ABSTRACT

In Chapter 2, we present an introduction to business analytics of decision theory using stochastic modeling. Expected value is a main component, so we provide a definition and many examples. We discuss decision under uncertainty and risk. A decision tree can be used as a model for a sequential decision problem under uncertainty. A decision tree describes graphically the decisions to be made, the events that may occur, and the outcomes associated with combinations of decisions and events. Probabilities are assigned to the events, and values are determined for each outcome. A major goal of the analysis is to determine the best decisions.

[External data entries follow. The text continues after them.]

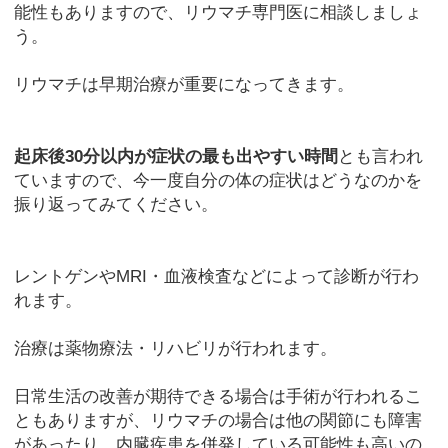
能性もありますので、リウマチ専門医に相談しましょ
う。
リウマチは早期治療が重要になってきます。
起床後30分以内が症状の最も出やすい時間
とも言われ
ていますので、今一度自分の体の症状はどうなのかを
振り返ってみてください。
レントゲンやMRI・血液検査などによって診断が行わ
れます。
治療は薬物療法・リハビリが行われます。
日常生活の改善が期待できる場合は手術が行われるこ
ともありますが、リウマチの場合は他の関節にも障害
があったり、内臓疾患を併発している可能性も高いの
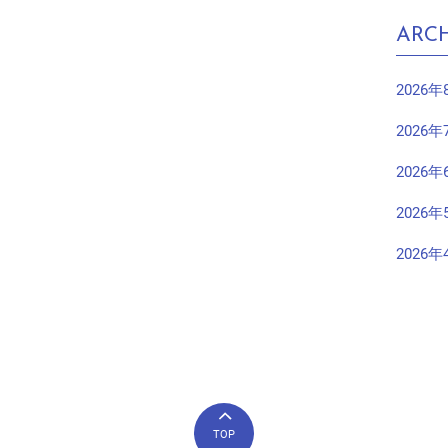
ARCH
2026年
2026年
2026年
2026年
2026年
TOP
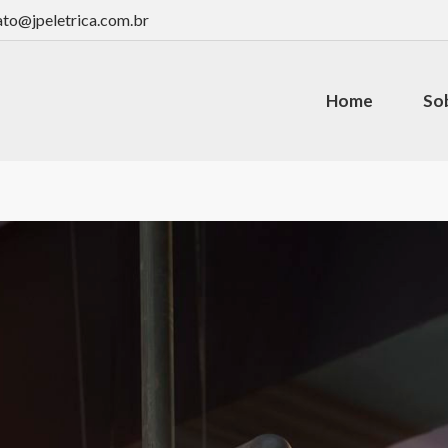
ato@jpeletrica.com.br
Home
So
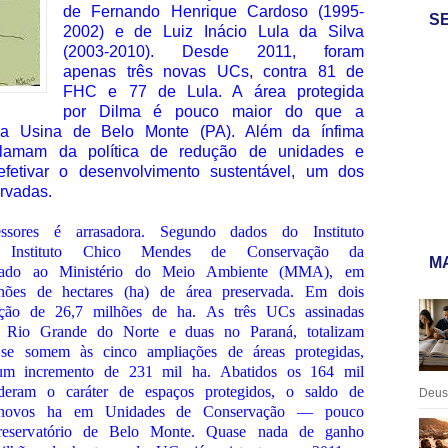
de Fernando Henrique Cardoso (1995-
S
2002) e de Luiz Inácio Lula da Silva
(2003-2010). Desde 2011, foram
apenas três novas UCs, contra 81 de
FHC e 77 de Lula. A área protegida
por Dilma é pouco maior do que a
la Usina de Belo Monte (PA). Além da ínfima
eclamam da política de redução de unidades e
efetivar o desenvolvimento sustentável, um dos
rvadas.
sores é arrasadora. Segundo dados do Instituto
 Instituto Chico Mendes de Conservação da
MA
culado ao Ministério do Meio Ambiente (MMA), em
hões de hectares (ha) de área preservada. Em dois
eção de 26,7 milhões de ha. As três UCs assinadas
Rio Grande do Norte e duas no Paraná, totalizam
se somem às cinco ampliações de áreas protegidas,
 um incremento de 231 mil ha. Abatidos os 164 mil
rderam o caráter de espaços protegidos, o saldo de
Deus:
 novos ha em Unidades de Conservação — pouco
eservatório de Belo Monte. Quase nada de ganho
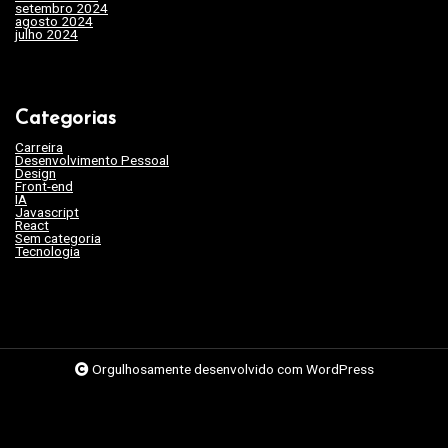
setembro 2024
(20)
agosto 2024
(35)
julho 2024
(35)
Categorias
Carreira
(46)
Desenvolvimento Pessoal
(45)
Design
(3)
Front-end
(17)
IA
(19)
Javascript
(9)
React
(2)
Sem categoria
(263)
Tecnologia
(62)
Orgulhosamente desenvolvido com WordPress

We present the process of using decision trees to draw out the problem and then use the expected value to solve for the best decision. We have a method for determining certain equivalents (expected values for a risk neutral decision-maker); we do not need to examine every possible strategy explicitly. Instead, the method known as rollback determines the single best strategy. The rollback algorithm, sometimes called backward induction or average out and fold back, starts at the terminal nodes of the tree and works backward to the initial decision node, determining certain equivalent rollback values for each node. Rollback values are determined as follows:

At a terminal node, the rollback value equals the terminal value.

At an event node, the rollback value for a risk neutral decision-maker is determined using an expected value (probability-weighted average); the branch probability is multiplied times the successor rollback value, and the products are summed.

At a decision node, the rollback value is set equal to the highest rollback value of the immediate successor nodes. We present examples of the forward and fold-back method for decision trees.